Montag, 25. Mai 2020

Canım, senin maaşın ne kadar?

Kıyamet kopamadı.
Başlarda, önlem almalıyız, şunu bunu yapmalıyız, aman aman diye kendini paralayan meslekdaşım bir numaralı kural ihlalcisi oldu. Kendisine soruyorum: Neden dikkat etmiyorsun John? O da bana soruyor: Bu kadar önlem çok değil mi? Dedim, seni ben öldüreceğim. İki haftadır ihlal yok.
Komşum da normale dönmek istediğini söyledi. Ne yapmak istersin mesela, dedim. Mesela sinemaya gitmek, arkadaşlarla yemeğe çıkmak. Sen? Uçağım olsun istiyorum, dedim. Sonra kardeşimi aradım. Kaça bir uçak, dedim. 2-3 bine alınır, dedi. Ben uçak diyorum, o ailece uçak bileti anlıyor çünkü kimse kimseyi dinlemiyor yine. Nasıl bir uçak, dedi. Privat jet, sekiz kişilik, dedim. Düşündü. Bir milyon tutar, dedi. Ama olmaz abla. Neden? Pilot lazımmış. Pilotu nasıl ödeyecekmişiz.

Dienstag, 5. Mai 2020

Dolmayı yedik

Altı kadın dolma günü yapmaya karar veriyorlar. Saat öğleden sonra üç. Ayla hanımın evinde toplanıp üretime başlıyorlar. Tüm masalar ve tüm buzluklar dolacak. Televizyonda göze değer bir şey yok. Ev kadını, kendi düğün videosunu açıyor. Ekranda danslar, takılar ve kaynanalar. 2010, ah nerdesin, sen nerelerdesin?
Alman komşu, aşağı katta parti düzenlendiğinden emin olduktan sonra polisi arıyor. Polis geliyor. Dolmacılara cezayı kesiyor: 6x500 €.

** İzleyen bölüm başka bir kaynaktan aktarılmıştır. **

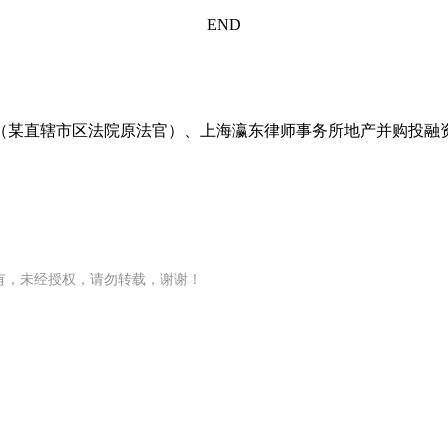
END
（某直辖市区法院原法官）、上海瀛东律师事务所地产并购投融
有，未经授权，请勿转载，谢谢！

Grup, hıdrellez dolayısıyla istediği kadar bahçelere çıkmama kararı alsın, bence eşleri onları bu gece güllerin altına ekecek.

Sonntag, 3. Mai 2020

Seni kimler aldı?

Ne çorabın tersinden ne de çorap asmaktan hoşlanırım. Bu mirasın bana kimden geldiğine henüz açıp bakmadım. Ütü olayı zaten bir muamma. Hiç bulaşmak istemem. Çocukluğumda nerede ve ne zaman ütü yapıldığını hatırlamıyorum. Anneannem öldüğünde, yakamı ve önlüğümü bir arkadaşımın annesinin ütülediğine dair tek bir ütü anım var. Fakat o güzel gözlü, güzel kaşlı kadının sabah ne ara kalkıp da giysilerimi ütülediğini bilmiyorum çünkü uyuyordum. Sonra kadınlar bu olayı çok övdüler, ben de Esin´in annesini aldım, kalbime koydum.
Gel gör ki iki ütü masam var. Biri uzun yıllardır benimle ve onun da pek ütü anısı yok. Diğeri ve en sağlamı çok daha sonra karşıma çıktı. Nasıl şaşırdım anlatamam. Dükkandaki elemana, bu neden 7 Euro, diye sordum. Bazen aksiyon yapıyorlarmış. Dolandım durdum, biri alır da kurtulurum diye. Kocaman şey. Açıldığında odanın yarısını yer. Ne diye taşıyacağım şimdi ben bunu? Arabaya sığar mı? Evde boş dolap kenarı var mı? Üç kişiyi aradım. Kimse ütü masası istemiyor. Asabım, çık git şuradan diyor. İçim, boşver onu, al sen bunu, diyor. Biyografime ters düşen bir alışveriş öncesiyle kaldım karşı karşıya.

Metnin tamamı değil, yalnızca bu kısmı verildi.